Are there any plans and if so when exactly would we start to see the fruits of these? I think it was mentioned in terms of biologics to bundle things like the Becker Underwood biologic treatment solutions with the seeds portfolio Bayer.
Thank you.
Kurt Bock
Yes, thank you requesting for the questions. The Bayer acquisition first of all we have to close it.
This is still an ongoing process. We have integration team in place which is very important because the timelines all of this are very short and very demanding.
Obviously part of the story on our side is also to combine this knowledge. Our knowledge person and try to research, very important but also in core protection in especially in biologicals where we do see an opportunity to combine.
And this is to the benefit of pharma's and ultimately also to the benefit or the benefit of BASF. Quite a few good ideas in that respect but I would propose that the brief view on the more details in really in 2018 when we after we have closed.
I think this is the appropriate point in time to give you a little bit more backlog with regard to why we believe that this is a good growth story for BASF. Pricing per region, yes.
Prices in Europe, very small quarter again and slightly up this more single digit pricing. And North America essentially stable.
Pricing in Asia, up by a two digit and pricing in South America most importantly down by two digit. Which is a painful and I think I already explained that this is also effect of a mix and portfolio.
And what we have to keep in mind especially for South America we should look to Q3 and Q4 than in combination because that would really cover the entire season into southern hemisphere.
Sebastian Bray
Thank you, very much.
Kurt Bock
You're welcome.
Operator
Now we have a final one or two question from Mutlu Gundogan from ABN Amro. Please go ahead.
Mutlu Gundogan
Yes, good afternoon everyone. Two questions on catalyst, please.
So first of all on precious metals trading, can you tell me why you had lower volumes here? Was that relating to the higher palladium prices that you alluded to?
Do you see a hoarding in the vertical channel?

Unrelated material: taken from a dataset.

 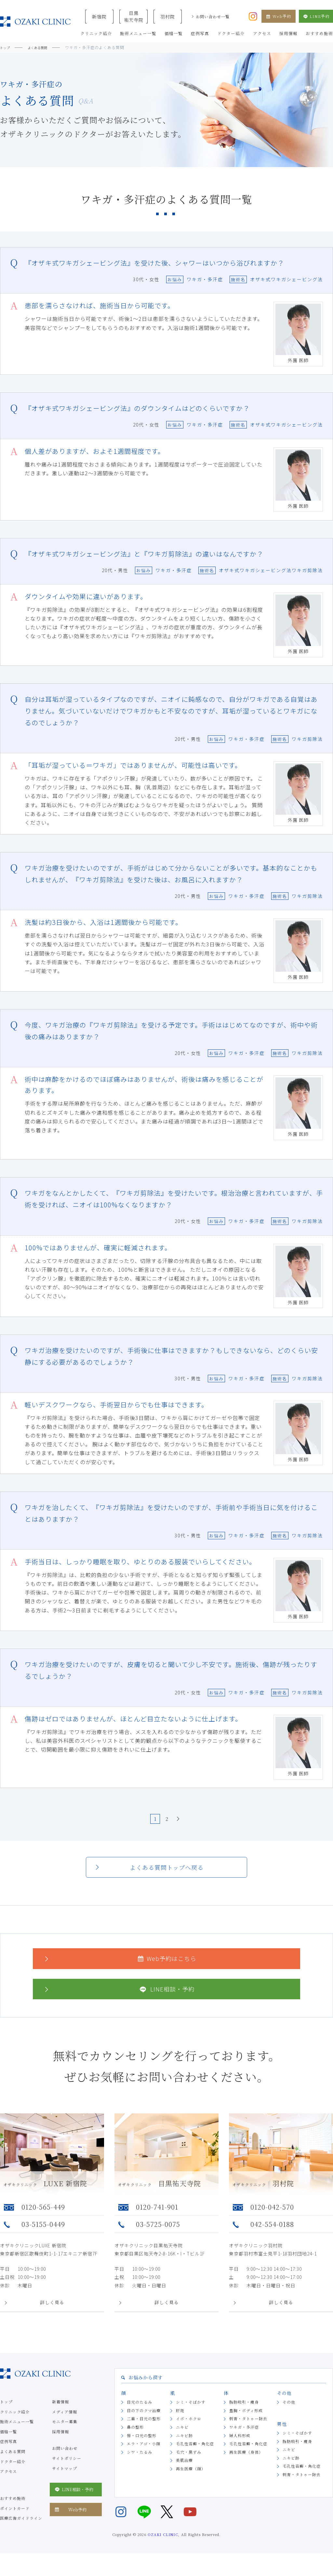 What do you see at coordinates (144, 2422) in the screenshot?
I see `目の下のクマ治療` at bounding box center [144, 2422].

And then secondly, on the catalyst business excluding metal trading.
If my calculations are correct, that was up 4% year-on-year despite negative volumes and also despite negative FX. You had a very strong price mix.
Can you explain to me why that was?
Kurt Bock
Yes. Let me start with your question on the precious metal trading.
Yes, that's exactly the reason. Automotive buyers decided looking at the high prices that we have in Q3 and the price increases in particular in palladium to postpone their approaches versus that we've seen this also in prior periods with similar developments.
So, from my perspective I look at this and say to myself this is not lost business, this business that will come at a different point in time. And therefore I understood you correctly, there was a bit of background noise but if you can give a conclusion that taking out the effects that we see in the precious metal trading business that the catalyst business has done reasonably in Q3, I would confirm that.
Mutlu Gundogan
Yes. And the question was that it was mainly related to price mix.
So, is that the case and can you tell me why it means so strong?
Hans Ulrich Engel
Prices overall in catalyst have seen nice increase and that is driven well. I don’t, I have to say I don’t have the details here but overall there is a 8% price increase in Q3, which is a good solid number.
Mutlu Gundogan
Okay, that's very helpful. Thank you.
Operator
Ladies and gentlemen, this brings us to the end of our conference call. We will report on our 2017 full-year results on February 27.
Should you have any further questions, please do not hesitate to contact a member of the BASF IR team. Thank you for joining us today and good bye.